Intro to Apache Beam for Data Engineers

Apache Beam for Data Engineers.

What is this thing? What’s it good for? Who’s using it and why? That’s pretty much what I ask myself once a month when I actually see the name Apache Beam pop up in some feed I’m scrolling through. I figured it has to be legit to be Apache incubated, but I’ve never run across anyone in the wild using it yet. On the surface it appears to be semi-pointless since it runs on-top of other distributed systems like Spark, but I’m sure there is more to it. Today, I’m going to run through an overview of Apache Beam and then try installing and running some data through it, kick the tires as it were. And see if my mind changes about the pointless bit.

Overview of Apache Beam.

First thing I usually do is actually read the Wiki page about a product, many times it can be more forthcoming about the history and the product in general then the documentation itself. I noticed that apparently this project originated out of Google, which honestly raises my opinion about what I’m dealing with by a few notches. I’m a firm believer that GCP is the best cloud out there from a developer experience standpoint. Let’s continue on …. (code available on GitHub)

So what exactly is Beam anyways?

So what is it, what purpose does it serve?

“Apache Beam is an open source, unified model for defining both batch and streaming data-parallel processing pipelines.”

– Apache Beam website.

Honestly, I don’t think this description is very helpful and might give you the wrong impression, as it did for me. I mean unless you know what “unified” means, you just assume this is a replacement for Spark, which it isn’t.
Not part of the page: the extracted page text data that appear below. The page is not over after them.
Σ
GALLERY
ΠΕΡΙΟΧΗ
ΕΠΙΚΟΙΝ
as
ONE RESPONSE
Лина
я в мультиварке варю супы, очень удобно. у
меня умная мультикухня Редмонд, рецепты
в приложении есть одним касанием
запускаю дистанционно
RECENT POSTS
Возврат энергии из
How would I describe it?

“Apache Beam is to distributed data pipelines, what Apache Airflow is to every-day pipelines…. sorta.”

– Me

Beam is a “model” … aka a programming interface/API for defining distributed data pipelines. Unlike Spark/Hadoop/Kafka/Presto… it isn’t a cluster computing framework. Beam doesn’t run on a cluster, it runs on-top of an existing distributed compute environment. I’m thinking of Beam like I do an Airflow DAG, it’s way for me to define in an approachable and coherent way, a ETL pipeline. Beam will do the work of translating my pipeline into work on the backend cluster of my choice.
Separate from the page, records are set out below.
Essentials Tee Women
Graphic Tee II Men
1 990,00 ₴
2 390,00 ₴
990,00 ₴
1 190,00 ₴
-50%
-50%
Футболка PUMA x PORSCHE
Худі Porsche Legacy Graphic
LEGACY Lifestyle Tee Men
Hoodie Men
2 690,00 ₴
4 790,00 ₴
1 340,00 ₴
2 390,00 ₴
It kinda begs the question of why? At least with Airflow I get a nice UI and it can actually execute the workloads for me as well. Does it just make writing distributed ETL easier? I mean a PySpark script isn’t exactly rocket science either…. I guess we will find out when we try it out.

Apache Beam Concepts

  • Runners – the backend of the Beam pipelines (Spark, Flink, etc.)
    • Defined in execution of the config with Pipeline.
  • Pipeline – describes the entire data flow from end to end.
    • Abstraction of the entire end to end ETL and data-flow.
  • PCollection – the distributed dataset/data that the pipeline will be working on.
    • Immutable, unbounded or bounded in size, in memory or not, can be distributed by nature (split into records or elements).
  • PTransform – performing an operation/transform upon the data… aka the PCollection.
    • Use apply() method to trigger the transform against the PCollection and return a new PCollection.

At a very high level, that is pretty much it. Of course things get more complicated as you dive into each topic.
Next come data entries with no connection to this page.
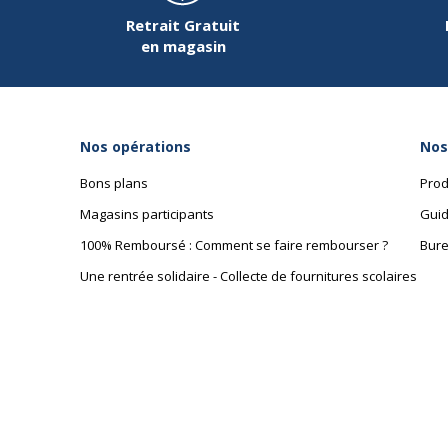
Dimension
83 x 175 m
Retrait Gratuit
en magasin
Nos opérations
Nos
Bons plans
Prod
Magasins participants
Guid
100% Remboursé : Comment se faire rembourser ?
Bure
Une rentrée solidaire - Collecte de fournitures scolaires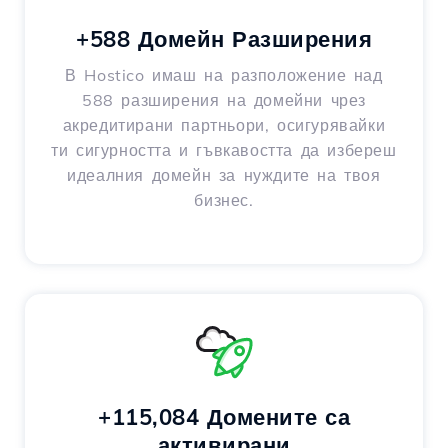
+588 Домейн Разширения
В Hostico имаш на разположение над
588 разширения на домейни чрез
акредитирани партньори, осигурявайки
ти сигурността и гъвкавостта да избереш
идеалния домейн за нуждите на твоя
бизнес.
+115,084 Домените са
активирани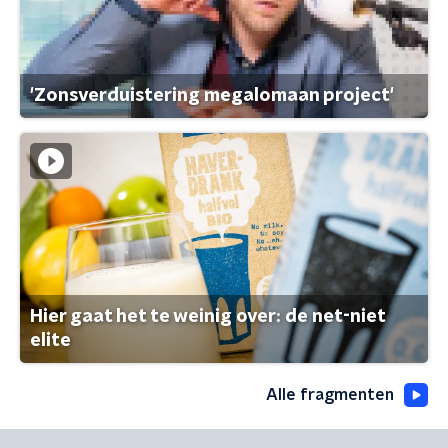
'Zonsverduistering megalomaan project'
Hier gaat het te weinig over: de net-niet
elite
Alle fragmenten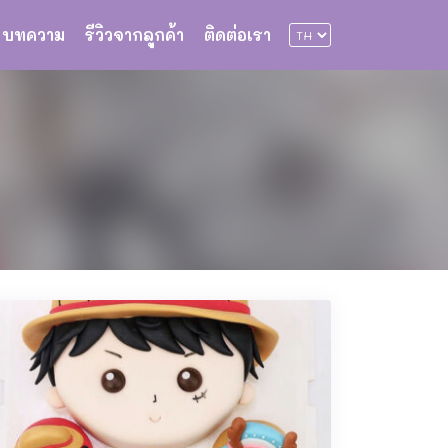
บทความ
รีวิวจากลูกค้า
ติดต่อเรา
You will have to define a Runner or backend system you are planning on running your Beam pipeline on. Your Pipeline will just be written in your SDK of choice, Python, Java whatever, it’s the code that’s going to determine what happens. Your Pipeline will probably read in some PCollection at the beginning, act upon that PCollection with one or more PTransforms, and output some final PCollection to a data sink.

Probably the best way to dig deeper is just to try it out!

Installing/Setting up Apache Beam

I already have a running HDFS/Spark cluster from my previous excursions. This will act as the backend Runner for my Beam pipeline.

So, I also already have Python3 installed as well as PIP, you will need both.

pip3 install apache-beam

I have to say, it’s nice when a pip install finishes and doesn’t die with a bunch of errors…. eeehmmm (Kafka). So knowing that I want to run Beam on-top of my already running Spark cluster… I was little caught off guard at this next part. This wasn’t covered will in most of the documentation, but I figured it out eventually.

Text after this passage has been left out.